- Exercise brief
From the entries below, retype only the lines from the one with "Wieso braucht es ein" through the one with "möglich gemacht haben, sind", exactly as written.

*** Information provided Section Begins ***

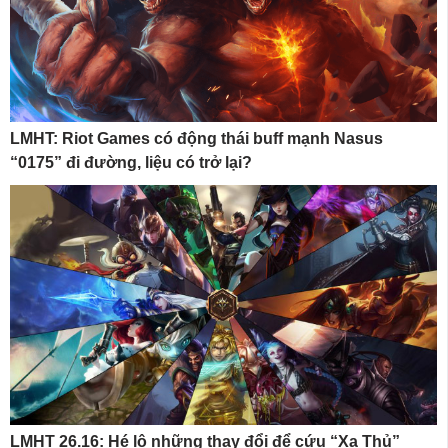
LMHT: Riot Games có động thái buff mạnh Nasus
“0175” đi đường, liệu có trở lại?
LMHT 26.16: Hé lộ những thay đổi để cứu “Xạ Thủ”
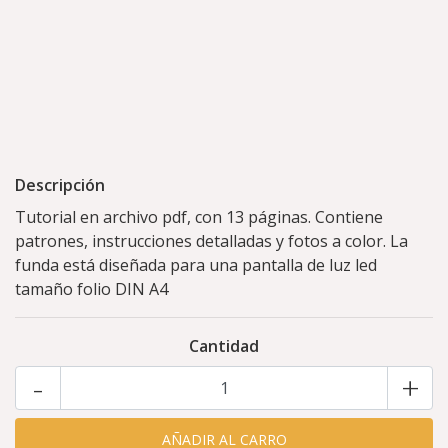
Descripción
Tutorial en archivo pdf, con 13 páginas. Contiene
patrones, instrucciones detalladas y fotos a color. La
funda está diseñada para una pantalla de luz led
tamaño folio DIN A4
Cantidad
-
+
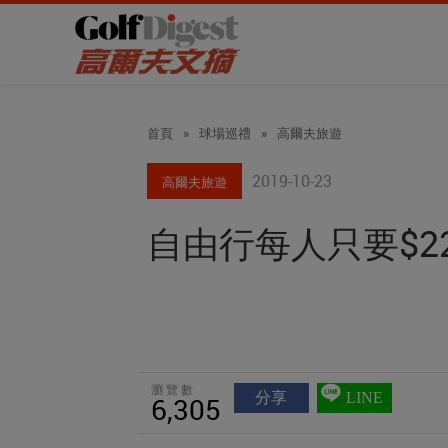
首頁
»
球場巡禮
»
高爾夫旅遊
2019-10-23
高爾夫旅遊
自由行每人只要$22
瀏覽數
分享
LINE
6,305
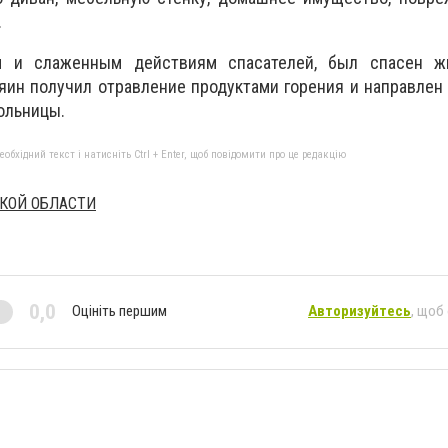
.
м и слаженным действиям спасателей, был спасен 
яин получил отравление продуктами горения и направлен
ольницы.
бхідний текст і натисніть Ctrl + Enter, щоб повідомити про це редакцію
СКОЙ ОБЛАСТИ
0,0
Оцініть першим
Авторизуйтесь
, щоб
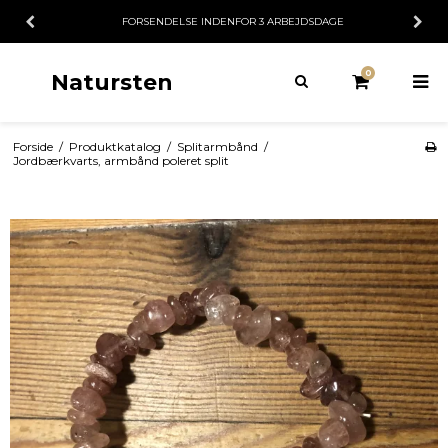
FORSENDELSE INDENFOR 3 ARBEJDSDAGE
0
Natursten
Forside
/
Produktkatalog
/
Splitarmbånd
/
Jordbærkvarts, armbånd poleret split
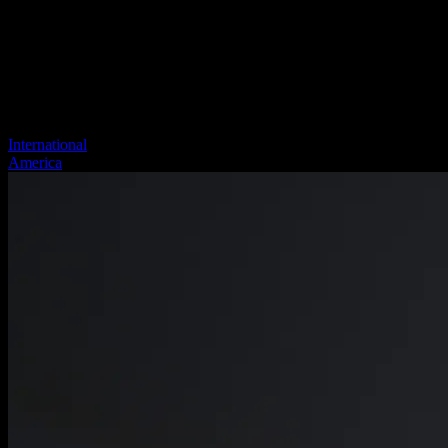
International
America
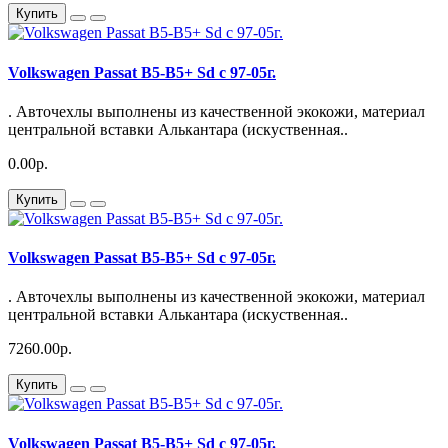
Купить
Volkswagen Passat B5-B5+ Sd с 97-05г.
. Авточехлы выполнены из качественной экокожи, материал
центральной вставки Алькантара (искуственная..
0.00р.
Купить
Volkswagen Passat B5-B5+ Sd с 97-05г.
. Авточехлы выполнены из качественной экокожи, материал
центральной вставки Алькантара (искуственная..
7260.00р.
Купить
Volkswagen Passat B5-B5+ Sd с 97-05г.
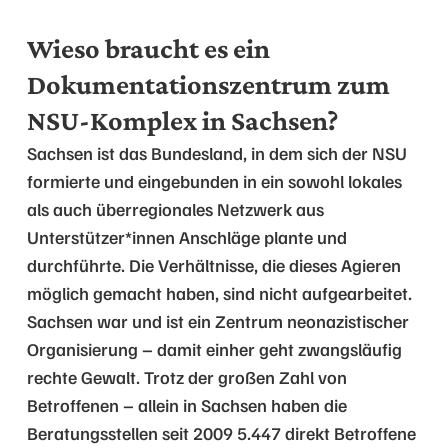
Wieso braucht es ein
Dokumentationszentrum zum
NSU-Komplex in Sachsen?
Sachsen ist das Bundesland, in dem sich der NSU
formierte und eingebunden in ein sowohl lokales
als auch überregionales Netzwerk aus
Unterstützer*innen Anschläge plante und
durchführte. Die Verhältnisse, die dieses Agieren
möglich gemacht haben, sind nicht aufgearbeitet.
Sachsen war und ist ein Zentrum neonazistischer
Organisierung – damit einher geht zwangsläufig
rechte Gewalt. Trotz der großen Zahl von
Betroffenen – allein in Sachsen haben die
Beratungsstellen seit 2009 5.447 direkt Betroffene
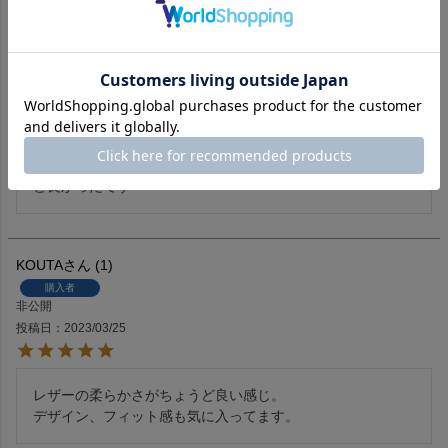
購入者
東京都
40代
男性
投稿日
2024/12/26
映える高級感のあるレッドの発色で大満足です！それがこの
お値段ですから嬉しい

私は183cm 90kgで肩幅が広く腕が長いのですが3Lでちょう
ど良かったです
KOUTA
1
購入者
非公開
投稿日
2023/03/25
レザーの柔らかさがちょうど良い感じ。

*** Information provided Section Ends ***

- Exercise response
Wieso braucht es ein
Dokumentationszentrum zum
NSU-Komplex in Sachsen?
Sachsen ist das Bundesland, in dem sich der NSU
formierte und eingebunden in ein sowohl lokales
als auch überregionales Netzwerk aus
Unterstützer*innen Anschläge plante und
durchführte. Die Verhältnisse, die dieses Agieren
möglich gemacht haben, sind nicht aufgearbeitet.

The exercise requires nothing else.